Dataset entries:
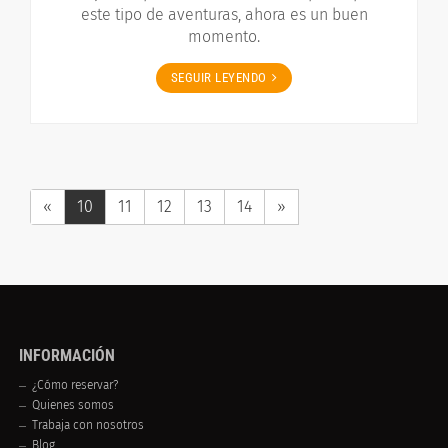
este tipo de aventuras, ahora es un buen
momento.
SEGUIR LEYENDO
«
10
11
12
13
14
»
INFORMACIÓN
¿Cómo reservar?
Quienes somos
Trabaja con nosotros
Blog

▶ _Task instructions_
Word for word, repeat each record above; leave out every picture.

▶ _Task response_
este tipo de aventuras, ahora es un buen
momento.
SEGUIR LEYENDO
«
10
11
12
13
14
»
INFORMACIÓN
¿Cómo reservar?
Quienes somos
Trabaja con nosotros
Blog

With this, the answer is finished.